不動尊の絵馬(2)

手賀沼と松ヶ崎城の歴史を考える会   

(絵馬画像は柏市教育委員会所蔵・転載不可)

 風景図だけでなく、藤原秀郷(ふじわらのひでさと)・平将門(たいらのまさかど)合戦図(かっせんず)、文覚上人(もんがくしょうにん)荒行図(あらぎょうず)など、不動尊には10数点の貴重な絵馬が残っていました。

松ヶ崎城の会TOPTOPへ

【不動尊参拝図(ふどうそん・さんぱいず)】

不動尊参拝図

不動尊参拝図

 絵の具が剥げ落ちていますが、不動尊境内の内外の様子が詳しく描かれています。本堂・おこもり堂・茶屋や滝などが確認できました。

不動尊参拝図(部分)

不動尊参拝図(部分)

 本堂奥には、本尊の倶利伽羅剣のようなものが、手前には僧侶と女性が見えます。右手に立っているのは、のぼりでしょうか。

【女拝み図(おんな・おがみず)】

女拝み図
女拝み図(部分)

女拝み図

女拝み図(部分)

 県内でも非常によく見られる「拝み図」。老女が本尊の倶利伽羅龍王(くりからりゅうおう)を拝んでいます。絵馬には絵師が腕をふるったみごとなものがありますが、この絵馬は一般の人が描いたのでしょうか。決してうまくはありませんが、逆に一心な祈りが伝わってくる素朴な絵馬です。年代は不明。

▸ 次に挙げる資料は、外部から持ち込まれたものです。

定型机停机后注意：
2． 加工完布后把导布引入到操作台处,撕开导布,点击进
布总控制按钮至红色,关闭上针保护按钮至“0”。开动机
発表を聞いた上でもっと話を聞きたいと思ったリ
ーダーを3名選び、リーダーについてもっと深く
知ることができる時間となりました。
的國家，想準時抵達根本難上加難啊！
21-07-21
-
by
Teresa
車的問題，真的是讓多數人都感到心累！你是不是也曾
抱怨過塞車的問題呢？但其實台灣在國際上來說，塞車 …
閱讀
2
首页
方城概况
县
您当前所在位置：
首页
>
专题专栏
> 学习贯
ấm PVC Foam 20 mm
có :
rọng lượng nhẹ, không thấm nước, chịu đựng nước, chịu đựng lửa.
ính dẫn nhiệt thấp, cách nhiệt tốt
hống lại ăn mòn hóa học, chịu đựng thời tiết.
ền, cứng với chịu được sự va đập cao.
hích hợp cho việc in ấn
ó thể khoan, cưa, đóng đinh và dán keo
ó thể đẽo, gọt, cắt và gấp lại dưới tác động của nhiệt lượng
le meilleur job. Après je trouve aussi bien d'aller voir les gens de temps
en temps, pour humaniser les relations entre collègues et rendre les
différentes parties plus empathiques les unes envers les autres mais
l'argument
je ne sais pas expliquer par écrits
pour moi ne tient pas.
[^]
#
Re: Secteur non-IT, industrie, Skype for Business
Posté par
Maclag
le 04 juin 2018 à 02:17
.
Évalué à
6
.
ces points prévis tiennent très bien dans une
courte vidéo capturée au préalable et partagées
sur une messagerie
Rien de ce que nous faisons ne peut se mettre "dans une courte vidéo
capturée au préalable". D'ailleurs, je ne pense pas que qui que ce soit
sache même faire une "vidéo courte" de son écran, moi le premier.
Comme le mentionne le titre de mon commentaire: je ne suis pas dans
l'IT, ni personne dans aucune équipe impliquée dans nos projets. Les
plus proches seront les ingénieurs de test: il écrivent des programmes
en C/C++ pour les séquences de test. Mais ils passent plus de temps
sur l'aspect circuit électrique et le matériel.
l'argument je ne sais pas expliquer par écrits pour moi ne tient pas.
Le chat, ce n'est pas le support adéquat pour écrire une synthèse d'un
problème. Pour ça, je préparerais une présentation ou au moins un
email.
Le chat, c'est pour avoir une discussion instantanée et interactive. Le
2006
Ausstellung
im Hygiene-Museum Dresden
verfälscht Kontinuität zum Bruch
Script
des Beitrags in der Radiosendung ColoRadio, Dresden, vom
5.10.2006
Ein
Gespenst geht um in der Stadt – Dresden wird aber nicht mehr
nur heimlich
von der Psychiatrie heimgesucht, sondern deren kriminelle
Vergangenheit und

【文覚上人荒行図(もんがくしょうにん・あらぎょうず)】

文覚上人荒行図

文覚上人荒行図

 不動尊信仰の由来(ゆらい)を語る絵馬で、歌舞伎(かぶき)にもなった有名な話が描かれています。
 文覚上人とは、平安時代終わりから鎌倉時代初期を生きた実在の人物。誤って袈裟御前(けさごぜん)を殺し、「北面(ほくめん)の武士」から出家。那智(なち)の滝で荒行中に気絶した時に、不動明王(ふどうみょうおう)の使いの童子(どうじ)が飛来して助けたといわれています。この絵はその場面で、独鈷(どっこ)を口にくわえた文覚と、雲に乗った童子がいます。
*荒行:激しい苦しみに耐えてする修行

【藤原秀郷・平将門合戦図
(ふじわらのひでさと・たいらのまさかど・かっせんず)】

将門合戦図
将門合戦図(部分)

藤原秀郷・平将門合戦図

藤原秀郷・平将門合戦図(部分)

 絵師によって描かれたのか、色彩・描写ともみごとな絵馬です。槍(やり)で攻撃しているのが秀郷、攻め込まれているのが将門で、旗には藤原の家紋(かもん)の「さがり藤」。
 京都神護寺(じんごじ)の不動明王は、成田山新勝寺の本尊として将門を折伏(しゃくぶく)し、秀郷を勝利に導いたと信じられていました。この絵馬は不動尊らしく、将門を討たせた不動明王の霊験(れいげん)をたたえる意味があります。
 奉納者の名前は「□□門」とあり、年代は不明ですが、「治」の旁(つくり)らしき文字が見えるので、奉納は明治時 代かもしれません。

【剣図(けんず)】

剣図-1 剣図-2 剣図-3 剣図-4

剣図-1

剣図-2

剣図-3

剣図-4

 剣は不動明王の持物(じぶつ・手に持つ物)で、煩悩(ぼんのう)を断ち切るとされて います。これらの絵馬は、お不動様のご利益(りやく)を祈って奉納されたものです。

【倶利伽羅剣図(くりからけんず)】

倶利伽羅剣図-1 倶利伽羅剣図-2

倶利伽羅剣図-1

倶利伽羅剣図-2

 竜は倶利伽羅(くりから)とも呼ばれ、竜のまきついた剣を「倶利伽羅剣(くりからけん)」「倶利伽羅不動(くりからふどう)」といいます。炎をバックに、岩や蓮華座(れんげざ)、剣に巻きついてあたかも剣を飲もうとするような竜の姿が、美しい色彩で描かれています。剣図と同じで、不動明王のご利益を願って奉納されたものです。